The Fight-Flight-Freeze response is the body’s automatic, built-in system designed to protect us from a perceived threat or danger. Even if the perceived threat isn't physical (e.g. we are giving an important talk in front of a crowd, our boss gives us critical feedback, our partner is angry with us), our biology is wired to react as if it were.
Basically, we can react to threat in one of three ways:
- Fight: If we perceive the threat as something we can overcome or defeat our body prepares to confront the threat head-on. ==Because the fight response is the only mode that allows us to address the perceived threat we almost always want to choose this response if possible.==
- Flight: If we perceive the threat as something that we can't overcome our body prepares to escape as quickly as possible. Our thinking turns toward retreat and we become less effective at addressing the threat.
- Freeze: By default, this reaction refers to a situation in which we’ve concluded (in a matter of seconds—if not milliseconds) that we can neither defeat the frighteningly dangerous threat confronting us nor safely bolt from it.

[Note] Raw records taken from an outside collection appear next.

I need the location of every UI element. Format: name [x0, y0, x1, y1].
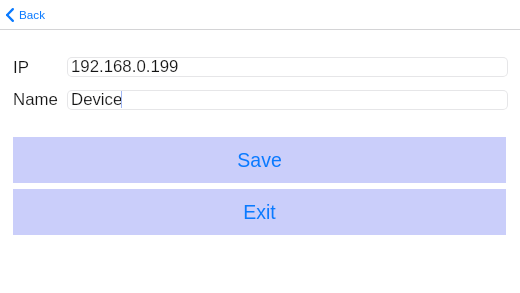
button[interactable]: Exit — [13, 189, 506, 235]
staticText: Save — [237, 149, 282, 171]
staticText: IP — [13, 58, 29, 77]
staticText: Name — [13, 90, 58, 109]
button[interactable]: Save — [13, 137, 506, 183]
button[interactable]: Device — [67, 90, 508, 110]
staticText: Device — [71, 90, 123, 109]
button[interactable]: Back — [0, 0, 58, 29]
button[interactable]: 192.168.0.199 — [67, 57, 508, 77]
staticText: Back — [19, 8, 45, 21]
staticText: 192.168.0.199 — [71, 57, 179, 76]
staticText: Exit — [243, 201, 276, 223]
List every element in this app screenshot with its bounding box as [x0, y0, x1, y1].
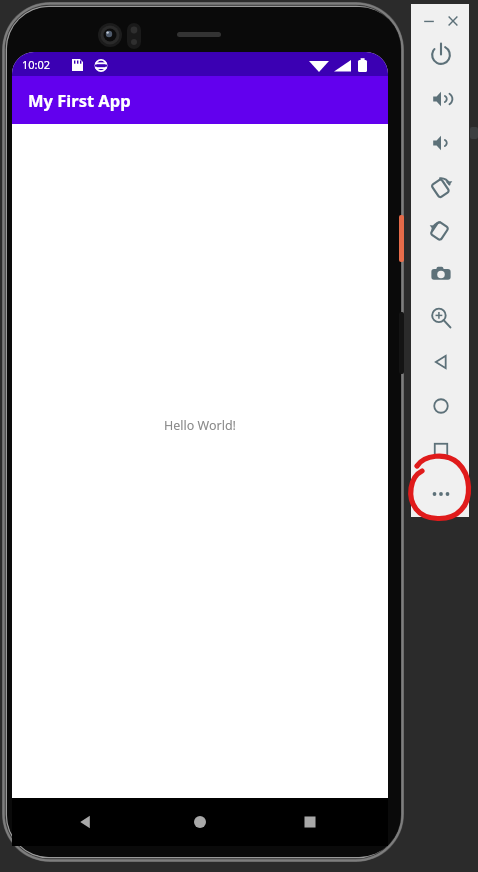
- staticText: Hello World!: [164, 417, 236, 434]
- button[interactable]: Home: [188, 810, 212, 834]
- button[interactable]: Zoom: [428, 305, 454, 331]
- button[interactable]: Minimize: [418, 10, 440, 32]
- button[interactable]: Back: [428, 349, 454, 375]
- button[interactable]: Take screenshot: [428, 261, 454, 287]
- button[interactable]: Recent apps: [298, 810, 322, 834]
- button[interactable]: Rotate left: [428, 174, 454, 200]
- button[interactable]: Volume down: [428, 130, 454, 156]
- button[interactable]: Back: [74, 810, 98, 834]
- button[interactable]: Home: [428, 393, 454, 419]
- button[interactable]: Rotate right: [428, 218, 454, 244]
- button[interactable]: Power: [428, 42, 454, 68]
- staticText: 10:02: [22, 57, 51, 72]
- button[interactable]: More: [428, 481, 454, 507]
- button[interactable]: Overview: [428, 437, 454, 463]
- button[interactable]: Close: [442, 10, 464, 32]
- button[interactable]: Volume up: [428, 86, 454, 112]
- staticText: My First App: [28, 89, 131, 111]
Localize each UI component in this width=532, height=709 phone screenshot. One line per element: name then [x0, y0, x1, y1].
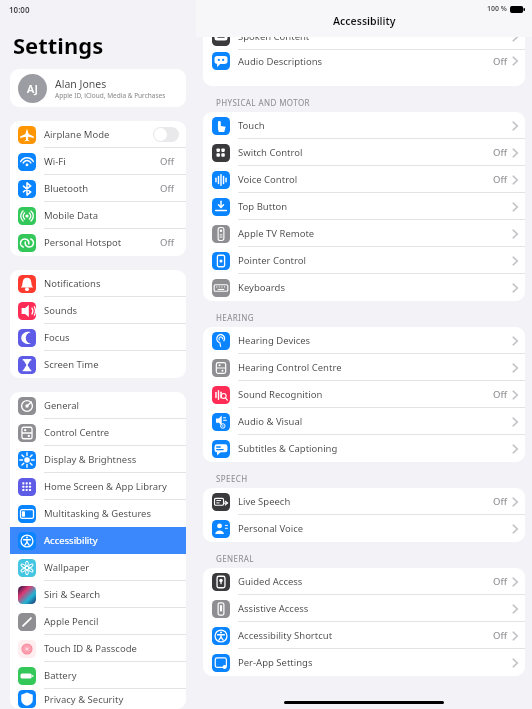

- Ironically this self-paralyzing response can, in the moment, be just as adaptive as either valiantly fighting the threat or, more cautiously, fleeing from it - it allows us to dissociate and "numb up" when we can't control our situation.
- In practice it's extremely rare that our initial judgment about a situation being freeze-worthy is accurate, so it's worth avoiding the freeze response when it isn't absolutely necessary.